Populism is a phenomenon that is researched widely in the world nowadays.
In his recent book, What is Populism?, Princeton University professor Jan-Werner Muller says that a rejection of pluralism is at populism’s core. Populists declare themselves to be the only legitimate representatives of the masses and divide the nation into two: the masses and the exploiting elite. Populists propose simplistic solutions for complex social and economic problems; they are strong on rhetoric and weak on policy.
In the case of Zuma, the Guptas and Co populism is actually just a cover for state capture, corruption and maladministration; an exercise to seek a scapegoat for the lack of development and the failure to provide better lives to ordinary people.
It is an effort to cover up the reality of many billions of rands stolen or misspent, billions that should have gone to development, and to obscure the terrible decisions that had led to economic downgrades and a weak rand.
The scapegoat is white business and the white minority generally, and of course those who are labelled as protectors of white privilege.
Zuma’s reckless, unilateral decree on free tertiary education on the eve of the ANC’s elective conference last month is an example of cheap populism. As is the EFF’s encouragement for prospective students to arrive at universities in their tens of thousands.
The way in which the land debate at the conference was steamrollered late at night, when everyone was exhausted and that ended up in a decision to change a key clause in the Constitution’s Bill of Rights, is another.
It was a bit like Brexit: a one-time referendum among ill-informed citizens decided by a simple majority that ended up changing the course of history.
Ramaphosa and people in the ANC who think like him were fiercely against expropriation without compensation, and argued quite rightly that the existing clauses in the Constitution allowing expropriation under certain conditions have never been used or tested.
Moreover, it is common cause that the state hasn’t shown the capacity to establish farmers on land already acquired for redistribution.
All these arguments were spelled out in detail in Kgalema Motlanthe’s voluminous Report of the High Panel on the Assessment of Key Legislation and the Acceleration of Fundamental Change, issued two months ago.
Ramaphosa cannot ignore the ANC resolution, so he would probably try to ameliorate its potentially catastrophic impact by slowing down the process and making sure the eventual amendment is very carefully worded.
This will not be popular.
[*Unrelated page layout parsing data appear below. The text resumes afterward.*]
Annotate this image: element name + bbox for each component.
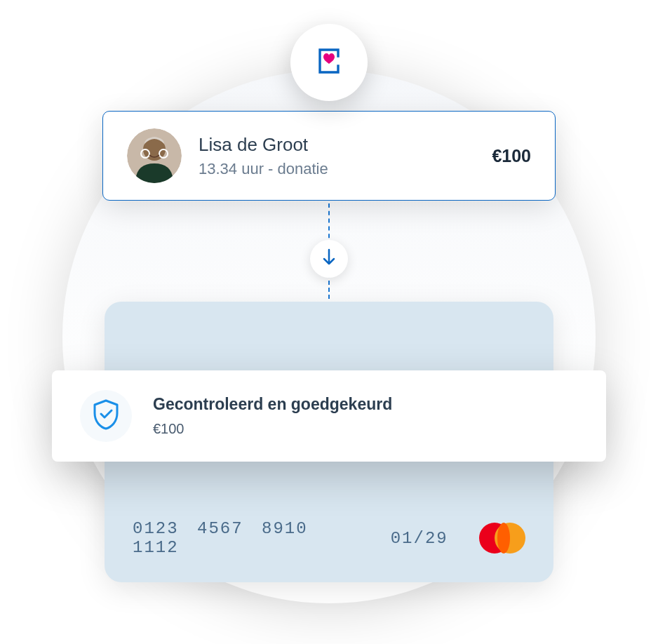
card-bottom-row: 0123 4567 8910 1112 01/29 xyxy=(133,519,525,557)
donation-card: Lisa de Groot 13.34 uur - donatie €100 xyxy=(102,111,556,201)
card-number: 0123 4567 8910 1112 xyxy=(133,519,360,557)
flow-line xyxy=(328,203,330,246)
avatar xyxy=(127,128,182,183)
approval-title: Gecontroleerd en goedgekeurd xyxy=(153,395,578,414)
mastercard-icon xyxy=(479,523,525,554)
shield-check-icon xyxy=(92,399,120,433)
arrow-down-icon xyxy=(321,248,337,269)
card-expiry: 01/29 xyxy=(391,529,448,548)
donation-heart-badge xyxy=(290,24,368,101)
donation-meta: 13.34 uur - donatie xyxy=(199,160,475,178)
arrow-badge xyxy=(310,240,348,278)
donation-amount: €100 xyxy=(492,146,531,166)
donation-info: Lisa de Groot 13.34 uur - donatie xyxy=(199,134,475,178)
approval-card: Gecontroleerd en goedgekeurd €100 xyxy=(52,370,606,462)
approval-info: Gecontroleerd en goedgekeurd €100 xyxy=(153,395,578,437)
heart-box-icon xyxy=(314,46,344,79)
shield-icon-wrap xyxy=(80,390,132,442)
donor-name: Lisa de Groot xyxy=(199,134,475,156)
approval-amount: €100 xyxy=(153,421,578,437)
Neither would cutting state expenditure, another necessary step.
The populist genie has escaped from the bottle and it will be hard to put it back.
Ramaphosa’s task is to bring the reality home to his party that the only way real radical economic transformation that benefits more than a few can be achieved, is if the economy expands.
The uncomfortable truth that the populists will have to digest, is that the South African economy’s strength above most others on the continent is that it is part of the global economy. If government acts as if it isn’t, the economy will suffer, as we have seen several times during Zuma’s tenure.
Ramaphosa’s advantage is that his support as a national leader is much wider than is reflected by the narrow margin with which he won against Nkosazana Dlamini-Zuma at the ANC’s elections.
Even more importantly, even his enemies in the ANC have to admit that the ANC’s best chance of doing well during next year’s general election would be under Ramaphosa’s leadership.